The Return of Flawed Productivity Metrics: A Warning for the Gen AI Era
The rapid ascent of Generative AI, viewed simultaneously as a stock market bubble, a technology hype train, and a genuine innovation, is paradoxically driving a ‘backward slide’ in software development measurement. Organizations are increasingly reverting to outdated, Taylorist approaches, fixating on activity and output metrics like lines of code or AI usage counts, despite decades of evidence demonstrating their limited value and susceptibility to manipulation. This trend disregards critical lessons learned, particularly the principle of Goodhart’s Law: ‘When a measure becomes a target, it ceases to be a good measure,’ leading to behavioral changes that undermine genuine progress.
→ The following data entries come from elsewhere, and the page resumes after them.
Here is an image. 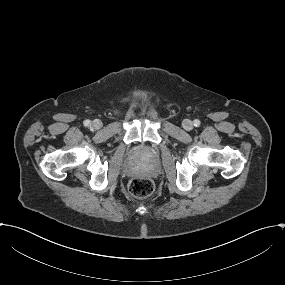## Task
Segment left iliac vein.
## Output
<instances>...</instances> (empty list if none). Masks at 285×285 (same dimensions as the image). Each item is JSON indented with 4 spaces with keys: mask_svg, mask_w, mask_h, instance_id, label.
Returning a JSON list of instances; mask_svg holds the SVG:
<instances>
[{
    "mask_svg": "<svg viewBox=\"0 0 285 285\" xmlns=\"http://www.w3.org/2000/svg\"><path fill=\"white\" fill-rule=\"evenodd\" d=\"M182 125L185 130H192L193 128V122L189 119H184Z\"/></svg>",
    "mask_w": 285,
    "mask_h": 285,
    "instance_id": "obj_1",
    "label": "left iliac vein"
}]
</instances>
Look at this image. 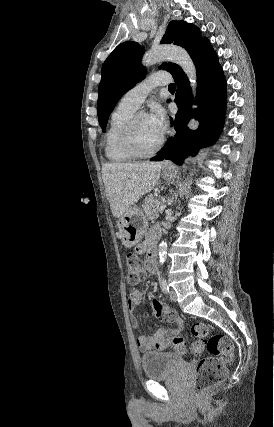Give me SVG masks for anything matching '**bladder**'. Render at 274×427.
<instances>
[{"label": "bladder", "instance_id": "1", "mask_svg": "<svg viewBox=\"0 0 274 427\" xmlns=\"http://www.w3.org/2000/svg\"><path fill=\"white\" fill-rule=\"evenodd\" d=\"M141 365L147 379L157 380L171 376L179 367V359L174 352L148 351L142 354Z\"/></svg>", "mask_w": 274, "mask_h": 427}]
</instances>
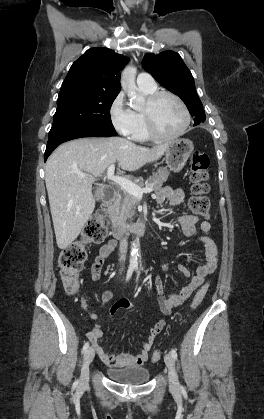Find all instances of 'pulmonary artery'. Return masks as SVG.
I'll return each mask as SVG.
<instances>
[{
    "label": "pulmonary artery",
    "instance_id": "pulmonary-artery-1",
    "mask_svg": "<svg viewBox=\"0 0 264 419\" xmlns=\"http://www.w3.org/2000/svg\"><path fill=\"white\" fill-rule=\"evenodd\" d=\"M136 82L139 88L152 89L156 87L153 77L148 73H140Z\"/></svg>",
    "mask_w": 264,
    "mask_h": 419
}]
</instances>
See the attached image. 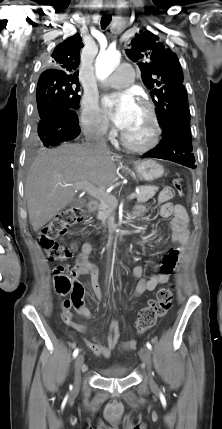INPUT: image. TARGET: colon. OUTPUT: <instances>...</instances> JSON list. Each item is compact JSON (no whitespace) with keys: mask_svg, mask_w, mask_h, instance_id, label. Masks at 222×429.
<instances>
[{"mask_svg":"<svg viewBox=\"0 0 222 429\" xmlns=\"http://www.w3.org/2000/svg\"><path fill=\"white\" fill-rule=\"evenodd\" d=\"M165 200L176 195L183 197V189L179 180H173L172 186L165 187L161 194ZM86 218V211L80 207L67 208L51 219L41 230L38 242L50 260L63 261L71 256V250L58 242L59 237L67 228L77 225ZM54 288L58 295L66 296L70 292L79 293L82 286L72 279L63 267L54 271ZM173 286L161 288L155 299L148 301L142 308L135 322V330L142 334L152 328L156 322L170 309L173 301Z\"/></svg>","mask_w":222,"mask_h":429,"instance_id":"1","label":"colon"}]
</instances>
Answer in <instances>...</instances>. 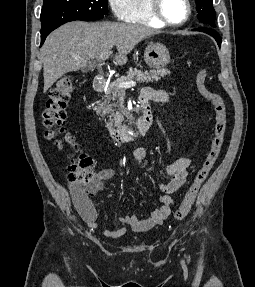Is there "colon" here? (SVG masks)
I'll return each mask as SVG.
<instances>
[{"instance_id": "1", "label": "colon", "mask_w": 255, "mask_h": 287, "mask_svg": "<svg viewBox=\"0 0 255 287\" xmlns=\"http://www.w3.org/2000/svg\"><path fill=\"white\" fill-rule=\"evenodd\" d=\"M207 77L208 72L206 69L199 70L196 76V83L201 95L210 101L213 106L215 114L214 131L205 160L174 213L176 220H182L189 214L197 194L218 160L224 144L226 108L222 97L206 87ZM72 90L73 80L70 76L61 77L50 90L46 108L43 112V124L46 128L45 137L49 140H54L59 148L70 146L74 149V152L70 154L71 164L68 170V180L70 182H79L80 184H89L94 178L92 172L93 161L89 156L77 149L72 135L65 126L66 107Z\"/></svg>"}]
</instances>
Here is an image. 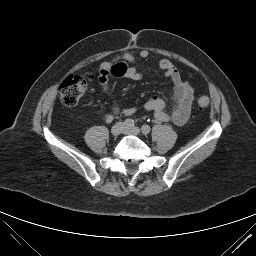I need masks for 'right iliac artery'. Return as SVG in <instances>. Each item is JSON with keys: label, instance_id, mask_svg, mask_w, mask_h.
<instances>
[{"label": "right iliac artery", "instance_id": "right-iliac-artery-1", "mask_svg": "<svg viewBox=\"0 0 256 256\" xmlns=\"http://www.w3.org/2000/svg\"><path fill=\"white\" fill-rule=\"evenodd\" d=\"M124 125H125L126 127H133V126H134V120H132V119H126V120L124 121Z\"/></svg>", "mask_w": 256, "mask_h": 256}]
</instances>
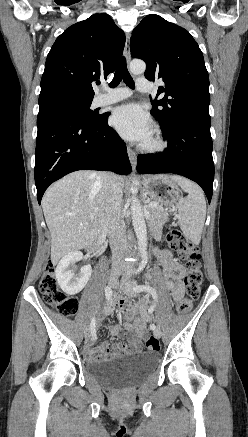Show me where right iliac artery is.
Returning a JSON list of instances; mask_svg holds the SVG:
<instances>
[{"label":"right iliac artery","mask_w":248,"mask_h":437,"mask_svg":"<svg viewBox=\"0 0 248 437\" xmlns=\"http://www.w3.org/2000/svg\"><path fill=\"white\" fill-rule=\"evenodd\" d=\"M105 296L107 300H110L111 296H112V289L109 286H106L105 288ZM95 323H96V319L95 317H93L91 319V323H90V329H91V334L92 337L96 339V334H95Z\"/></svg>","instance_id":"1"}]
</instances>
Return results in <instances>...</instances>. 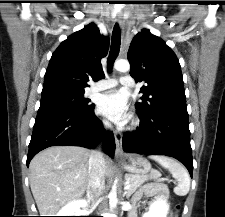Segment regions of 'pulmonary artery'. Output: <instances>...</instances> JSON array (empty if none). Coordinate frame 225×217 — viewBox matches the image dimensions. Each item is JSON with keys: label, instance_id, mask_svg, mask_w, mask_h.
<instances>
[{"label": "pulmonary artery", "instance_id": "1", "mask_svg": "<svg viewBox=\"0 0 225 217\" xmlns=\"http://www.w3.org/2000/svg\"><path fill=\"white\" fill-rule=\"evenodd\" d=\"M118 83L128 87L133 85V82L131 78L129 77H121L119 81H117L116 79H106L101 81L99 84L95 85L92 88V91L97 92V91L107 90V89L115 87Z\"/></svg>", "mask_w": 225, "mask_h": 217}]
</instances>
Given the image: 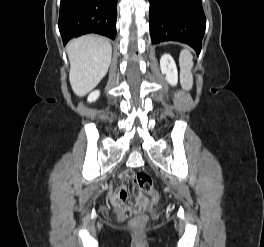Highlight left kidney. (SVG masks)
<instances>
[{"label":"left kidney","mask_w":264,"mask_h":247,"mask_svg":"<svg viewBox=\"0 0 264 247\" xmlns=\"http://www.w3.org/2000/svg\"><path fill=\"white\" fill-rule=\"evenodd\" d=\"M162 74L166 75V81L175 86L178 82V72L174 59L169 54H164L160 59Z\"/></svg>","instance_id":"5707ae66"}]
</instances>
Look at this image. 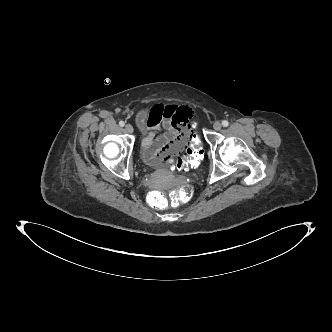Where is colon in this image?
<instances>
[{"mask_svg":"<svg viewBox=\"0 0 332 332\" xmlns=\"http://www.w3.org/2000/svg\"><path fill=\"white\" fill-rule=\"evenodd\" d=\"M189 132L192 135L189 139V145L178 158H173L169 162V167L173 171L184 170L197 167L203 157L201 145L203 138L202 124L198 120H193L189 124ZM193 187L190 184L183 185L179 189L173 191L169 197L164 192L154 191L149 195V203L154 208H164L169 203L179 204L190 200L193 196Z\"/></svg>","mask_w":332,"mask_h":332,"instance_id":"5ec220e1","label":"colon"}]
</instances>
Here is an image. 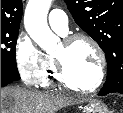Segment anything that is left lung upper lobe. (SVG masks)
Returning <instances> with one entry per match:
<instances>
[{"mask_svg":"<svg viewBox=\"0 0 123 113\" xmlns=\"http://www.w3.org/2000/svg\"><path fill=\"white\" fill-rule=\"evenodd\" d=\"M75 22L105 52V91L123 90V0H64Z\"/></svg>","mask_w":123,"mask_h":113,"instance_id":"1","label":"left lung upper lobe"}]
</instances>
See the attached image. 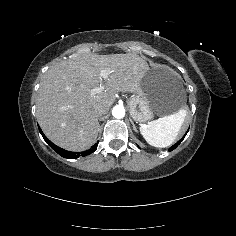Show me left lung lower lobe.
Segmentation results:
<instances>
[{
    "label": "left lung lower lobe",
    "mask_w": 236,
    "mask_h": 236,
    "mask_svg": "<svg viewBox=\"0 0 236 236\" xmlns=\"http://www.w3.org/2000/svg\"><path fill=\"white\" fill-rule=\"evenodd\" d=\"M187 132H188V131H187ZM187 132L185 133V135L183 136V138H181L176 144H174L173 146H171V147L169 148V151L174 150V149L182 142V140L185 138Z\"/></svg>",
    "instance_id": "0a47b994"
}]
</instances>
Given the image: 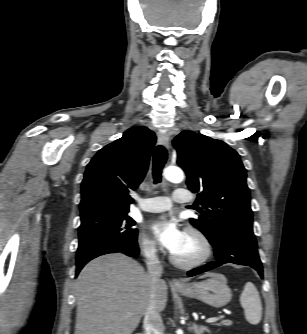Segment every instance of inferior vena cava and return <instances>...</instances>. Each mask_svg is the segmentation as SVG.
Wrapping results in <instances>:
<instances>
[{"label": "inferior vena cava", "instance_id": "1", "mask_svg": "<svg viewBox=\"0 0 307 334\" xmlns=\"http://www.w3.org/2000/svg\"><path fill=\"white\" fill-rule=\"evenodd\" d=\"M146 264L148 268V274L153 282V287L151 289V295H150L151 300L144 315L143 328L145 334H159L158 332L163 328V323L160 312L158 311L156 306L155 296H156V284L160 281L163 269L156 255L155 246H150L147 249Z\"/></svg>", "mask_w": 307, "mask_h": 334}]
</instances>
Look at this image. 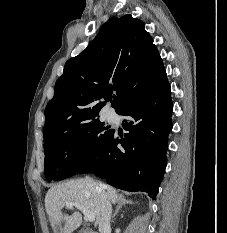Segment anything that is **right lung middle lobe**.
I'll return each instance as SVG.
<instances>
[{"instance_id":"obj_1","label":"right lung middle lobe","mask_w":227,"mask_h":233,"mask_svg":"<svg viewBox=\"0 0 227 233\" xmlns=\"http://www.w3.org/2000/svg\"><path fill=\"white\" fill-rule=\"evenodd\" d=\"M111 133L109 126L95 119L44 145L46 179L62 180L79 173L97 157Z\"/></svg>"}]
</instances>
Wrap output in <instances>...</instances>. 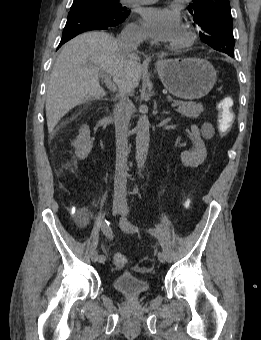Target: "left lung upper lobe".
Returning a JSON list of instances; mask_svg holds the SVG:
<instances>
[{
  "label": "left lung upper lobe",
  "mask_w": 261,
  "mask_h": 340,
  "mask_svg": "<svg viewBox=\"0 0 261 340\" xmlns=\"http://www.w3.org/2000/svg\"><path fill=\"white\" fill-rule=\"evenodd\" d=\"M189 12L200 27V38L210 47L234 53L233 22L229 0H193Z\"/></svg>",
  "instance_id": "5c2ea615"
}]
</instances>
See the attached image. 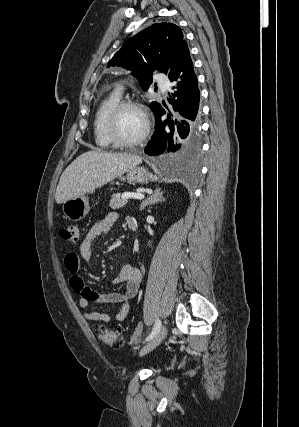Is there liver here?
<instances>
[{
	"mask_svg": "<svg viewBox=\"0 0 299 427\" xmlns=\"http://www.w3.org/2000/svg\"><path fill=\"white\" fill-rule=\"evenodd\" d=\"M142 163L137 155L87 151L62 173L56 192L57 204L85 195Z\"/></svg>",
	"mask_w": 299,
	"mask_h": 427,
	"instance_id": "obj_1",
	"label": "liver"
}]
</instances>
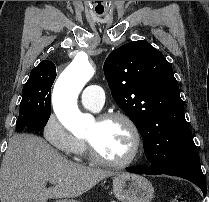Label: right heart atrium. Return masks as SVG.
I'll return each instance as SVG.
<instances>
[{
  "mask_svg": "<svg viewBox=\"0 0 209 202\" xmlns=\"http://www.w3.org/2000/svg\"><path fill=\"white\" fill-rule=\"evenodd\" d=\"M43 135L49 144L67 156L75 155L83 144V140L71 134L53 114L45 123Z\"/></svg>",
  "mask_w": 209,
  "mask_h": 202,
  "instance_id": "right-heart-atrium-1",
  "label": "right heart atrium"
}]
</instances>
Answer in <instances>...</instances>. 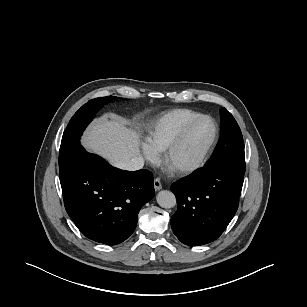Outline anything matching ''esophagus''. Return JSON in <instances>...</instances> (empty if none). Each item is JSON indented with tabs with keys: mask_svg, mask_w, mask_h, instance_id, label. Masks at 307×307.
I'll return each instance as SVG.
<instances>
[{
	"mask_svg": "<svg viewBox=\"0 0 307 307\" xmlns=\"http://www.w3.org/2000/svg\"><path fill=\"white\" fill-rule=\"evenodd\" d=\"M154 189L155 191H159L160 189H162L161 181L159 178L154 179Z\"/></svg>",
	"mask_w": 307,
	"mask_h": 307,
	"instance_id": "obj_1",
	"label": "esophagus"
}]
</instances>
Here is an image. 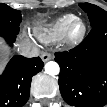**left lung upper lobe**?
I'll use <instances>...</instances> for the list:
<instances>
[{
  "mask_svg": "<svg viewBox=\"0 0 107 107\" xmlns=\"http://www.w3.org/2000/svg\"><path fill=\"white\" fill-rule=\"evenodd\" d=\"M80 7L88 14L92 27L107 21V12L100 7L89 3H81Z\"/></svg>",
  "mask_w": 107,
  "mask_h": 107,
  "instance_id": "1",
  "label": "left lung upper lobe"
}]
</instances>
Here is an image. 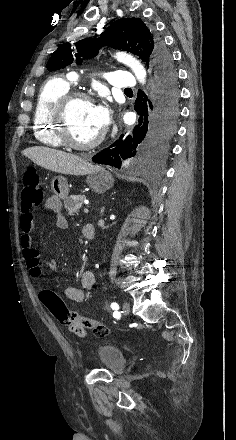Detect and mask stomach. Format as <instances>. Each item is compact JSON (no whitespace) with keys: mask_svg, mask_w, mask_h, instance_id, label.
I'll use <instances>...</instances> for the list:
<instances>
[{"mask_svg":"<svg viewBox=\"0 0 236 440\" xmlns=\"http://www.w3.org/2000/svg\"><path fill=\"white\" fill-rule=\"evenodd\" d=\"M114 179L109 171L104 168H96L87 175L86 183L96 193H105L113 186ZM51 188L56 196L64 199L68 196L69 187L66 178L55 176L51 182Z\"/></svg>","mask_w":236,"mask_h":440,"instance_id":"1","label":"stomach"}]
</instances>
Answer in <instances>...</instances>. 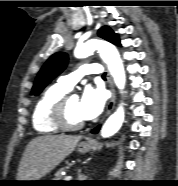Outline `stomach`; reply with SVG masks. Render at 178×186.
Listing matches in <instances>:
<instances>
[{
  "mask_svg": "<svg viewBox=\"0 0 178 186\" xmlns=\"http://www.w3.org/2000/svg\"><path fill=\"white\" fill-rule=\"evenodd\" d=\"M91 149H92L91 141L81 142L77 147V150L82 154L89 152ZM34 181H40V180H34ZM34 185H38V183L37 184L35 183Z\"/></svg>",
  "mask_w": 178,
  "mask_h": 186,
  "instance_id": "obj_1",
  "label": "stomach"
}]
</instances>
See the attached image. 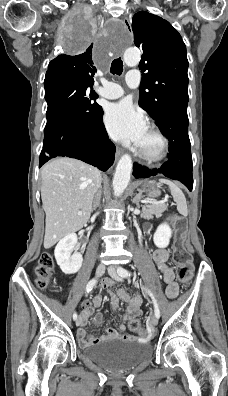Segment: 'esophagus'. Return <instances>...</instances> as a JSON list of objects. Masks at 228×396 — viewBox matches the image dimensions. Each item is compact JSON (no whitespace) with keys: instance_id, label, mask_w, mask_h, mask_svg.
Masks as SVG:
<instances>
[{"instance_id":"1","label":"esophagus","mask_w":228,"mask_h":396,"mask_svg":"<svg viewBox=\"0 0 228 396\" xmlns=\"http://www.w3.org/2000/svg\"><path fill=\"white\" fill-rule=\"evenodd\" d=\"M124 22L130 25V22H131V21H130L129 18L126 17V18L124 19ZM121 153H122V151H121L119 148H117L116 154H115L116 159H118V158L121 156Z\"/></svg>"}]
</instances>
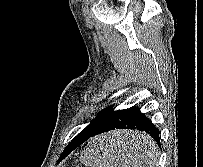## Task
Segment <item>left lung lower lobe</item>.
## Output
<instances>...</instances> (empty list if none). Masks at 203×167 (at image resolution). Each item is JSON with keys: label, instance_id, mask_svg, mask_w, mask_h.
<instances>
[{"label": "left lung lower lobe", "instance_id": "left-lung-lower-lobe-1", "mask_svg": "<svg viewBox=\"0 0 203 167\" xmlns=\"http://www.w3.org/2000/svg\"><path fill=\"white\" fill-rule=\"evenodd\" d=\"M115 129H136L139 131H144L148 133L160 147L159 129L152 123L150 119L141 113L139 108L131 107L117 111L112 110L92 133L76 136L65 148L62 156L66 157L71 151L80 146L89 138ZM108 145L111 144L108 143ZM111 146L115 150L116 148L133 149L137 154L143 153V150H147L145 146L138 145L136 143L132 144L130 142L123 144H116L114 142Z\"/></svg>", "mask_w": 203, "mask_h": 167}]
</instances>
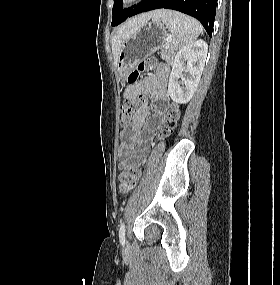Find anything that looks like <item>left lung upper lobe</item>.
Returning <instances> with one entry per match:
<instances>
[{
    "label": "left lung upper lobe",
    "mask_w": 280,
    "mask_h": 285,
    "mask_svg": "<svg viewBox=\"0 0 280 285\" xmlns=\"http://www.w3.org/2000/svg\"><path fill=\"white\" fill-rule=\"evenodd\" d=\"M134 8H128L123 10L122 7V0H114V6H113V19H112V25L116 26L120 24L121 22L125 21L128 17H130L131 12Z\"/></svg>",
    "instance_id": "left-lung-upper-lobe-1"
}]
</instances>
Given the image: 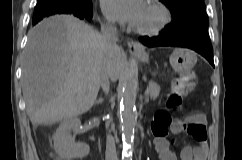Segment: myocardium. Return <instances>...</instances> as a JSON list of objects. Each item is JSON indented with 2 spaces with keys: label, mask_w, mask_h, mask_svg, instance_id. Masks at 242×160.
<instances>
[{
  "label": "myocardium",
  "mask_w": 242,
  "mask_h": 160,
  "mask_svg": "<svg viewBox=\"0 0 242 160\" xmlns=\"http://www.w3.org/2000/svg\"><path fill=\"white\" fill-rule=\"evenodd\" d=\"M148 3L160 12L161 18L153 27H133V30L143 36H156L163 32L172 21V14L168 6L160 0H148Z\"/></svg>",
  "instance_id": "obj_1"
}]
</instances>
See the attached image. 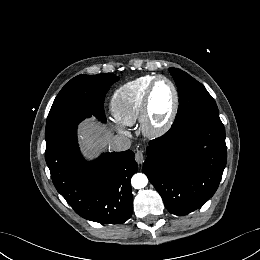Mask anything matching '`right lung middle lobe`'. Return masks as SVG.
I'll use <instances>...</instances> for the list:
<instances>
[{
  "instance_id": "obj_1",
  "label": "right lung middle lobe",
  "mask_w": 260,
  "mask_h": 260,
  "mask_svg": "<svg viewBox=\"0 0 260 260\" xmlns=\"http://www.w3.org/2000/svg\"><path fill=\"white\" fill-rule=\"evenodd\" d=\"M119 80L114 74L79 75L71 79L54 100L46 124V148L86 117L105 122L104 98L110 86Z\"/></svg>"
}]
</instances>
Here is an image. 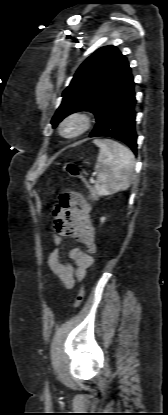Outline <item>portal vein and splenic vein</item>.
<instances>
[{"label":"portal vein and splenic vein","instance_id":"portal-vein-and-splenic-vein-1","mask_svg":"<svg viewBox=\"0 0 168 415\" xmlns=\"http://www.w3.org/2000/svg\"><path fill=\"white\" fill-rule=\"evenodd\" d=\"M90 182H91V183H94V182H95V180H94V178H93V177H91V178H90Z\"/></svg>","mask_w":168,"mask_h":415}]
</instances>
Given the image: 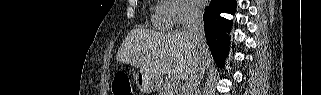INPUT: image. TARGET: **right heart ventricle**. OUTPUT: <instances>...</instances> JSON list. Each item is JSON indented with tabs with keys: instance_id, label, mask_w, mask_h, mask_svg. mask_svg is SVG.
I'll use <instances>...</instances> for the list:
<instances>
[{
	"instance_id": "obj_1",
	"label": "right heart ventricle",
	"mask_w": 321,
	"mask_h": 95,
	"mask_svg": "<svg viewBox=\"0 0 321 95\" xmlns=\"http://www.w3.org/2000/svg\"><path fill=\"white\" fill-rule=\"evenodd\" d=\"M151 22L159 30H169L173 26V23L165 15L161 4L152 8Z\"/></svg>"
}]
</instances>
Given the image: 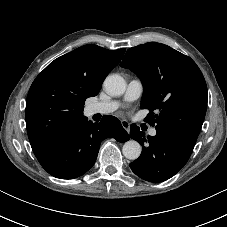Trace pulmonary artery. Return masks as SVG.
<instances>
[{
  "instance_id": "e3ab8cb5",
  "label": "pulmonary artery",
  "mask_w": 227,
  "mask_h": 227,
  "mask_svg": "<svg viewBox=\"0 0 227 227\" xmlns=\"http://www.w3.org/2000/svg\"><path fill=\"white\" fill-rule=\"evenodd\" d=\"M143 93V84L139 79H132L126 88L122 101L107 100L94 103L90 110L93 114H110L116 111L123 102H132L137 100ZM149 134L155 136L157 131L155 128L150 129Z\"/></svg>"
}]
</instances>
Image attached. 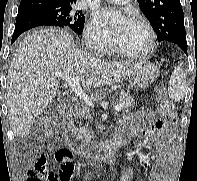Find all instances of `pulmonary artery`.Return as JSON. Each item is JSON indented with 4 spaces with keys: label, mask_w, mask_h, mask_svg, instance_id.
I'll return each mask as SVG.
<instances>
[{
    "label": "pulmonary artery",
    "mask_w": 197,
    "mask_h": 181,
    "mask_svg": "<svg viewBox=\"0 0 197 181\" xmlns=\"http://www.w3.org/2000/svg\"><path fill=\"white\" fill-rule=\"evenodd\" d=\"M110 2H114V3H117V4H125L127 3L129 0H108Z\"/></svg>",
    "instance_id": "e3ab8cb5"
}]
</instances>
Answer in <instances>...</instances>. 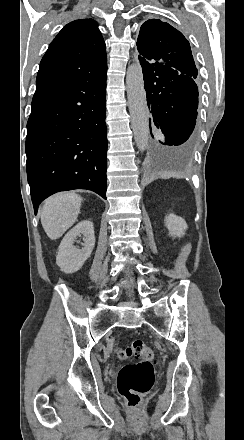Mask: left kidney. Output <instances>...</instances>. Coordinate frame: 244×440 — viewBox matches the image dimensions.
Instances as JSON below:
<instances>
[{"mask_svg": "<svg viewBox=\"0 0 244 440\" xmlns=\"http://www.w3.org/2000/svg\"><path fill=\"white\" fill-rule=\"evenodd\" d=\"M165 226L169 230V236H174V238H182L188 228L185 220L180 216H175V214L165 216Z\"/></svg>", "mask_w": 244, "mask_h": 440, "instance_id": "left-kidney-1", "label": "left kidney"}]
</instances>
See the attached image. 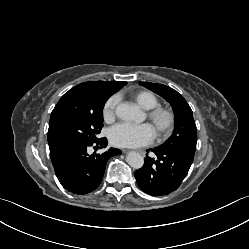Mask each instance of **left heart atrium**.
Segmentation results:
<instances>
[{
	"mask_svg": "<svg viewBox=\"0 0 249 249\" xmlns=\"http://www.w3.org/2000/svg\"><path fill=\"white\" fill-rule=\"evenodd\" d=\"M155 131L149 124L120 123L109 131L110 142L118 147L136 148L153 141Z\"/></svg>",
	"mask_w": 249,
	"mask_h": 249,
	"instance_id": "39dd6f15",
	"label": "left heart atrium"
}]
</instances>
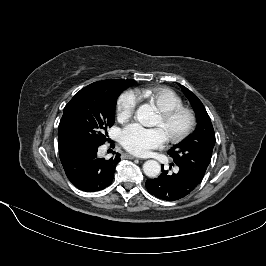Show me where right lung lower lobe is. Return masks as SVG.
<instances>
[{
    "label": "right lung lower lobe",
    "instance_id": "right-lung-lower-lobe-1",
    "mask_svg": "<svg viewBox=\"0 0 266 266\" xmlns=\"http://www.w3.org/2000/svg\"><path fill=\"white\" fill-rule=\"evenodd\" d=\"M102 144H69L59 146V156L68 179L78 189L86 192L108 187L114 178L120 154L108 160L97 157Z\"/></svg>",
    "mask_w": 266,
    "mask_h": 266
}]
</instances>
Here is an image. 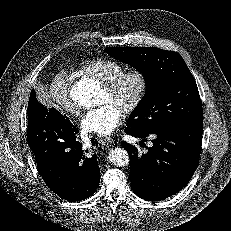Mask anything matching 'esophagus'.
I'll return each instance as SVG.
<instances>
[{
    "label": "esophagus",
    "instance_id": "34e87169",
    "mask_svg": "<svg viewBox=\"0 0 231 231\" xmlns=\"http://www.w3.org/2000/svg\"><path fill=\"white\" fill-rule=\"evenodd\" d=\"M101 143H102L103 145L108 146V145L113 144V143H114V140H113L112 138H110V137H105V138L101 139Z\"/></svg>",
    "mask_w": 231,
    "mask_h": 231
}]
</instances>
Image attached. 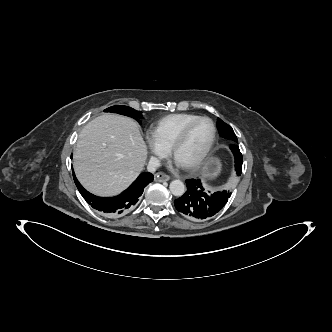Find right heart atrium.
<instances>
[{
	"mask_svg": "<svg viewBox=\"0 0 332 332\" xmlns=\"http://www.w3.org/2000/svg\"><path fill=\"white\" fill-rule=\"evenodd\" d=\"M145 140L152 161L163 159L168 155L169 149L162 145L151 132L146 134Z\"/></svg>",
	"mask_w": 332,
	"mask_h": 332,
	"instance_id": "1",
	"label": "right heart atrium"
}]
</instances>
Vendor reports, exemplified by a recent DX Q4 2025 AI Assisted Engineering report, frequently promote metrics such as ‘90% industry-wide AI adoption,’ ‘developers save 3.6 hours per week,’ ‘22% of code is AI authored,’ and ‘daily AI users ship 60% more pull requests.’ However, these are predominantly weak activity or low-value output metrics, often self-reported, lacking statistical rigor, and failing to establish a causal link to system-level outcomes or business success. In stark contrast, the statistically validated DORA (DevOps Research and Assessment) metrics—deployment frequency, lead time for changes, mean time to restore, and change failure rate—focus on team-level sociotechnical behaviors and business results. The recommended approach emphasizes measuring these established outcome metrics, laddering up to Time to Value and Total Cost of Ownership, and ultimately to contextual business outcomes. While AI usage metrics can provide correlational insights into capability improvements (e.g., TDD adoption), they must be clearly distinguished from true indicators of technology performance and business impact.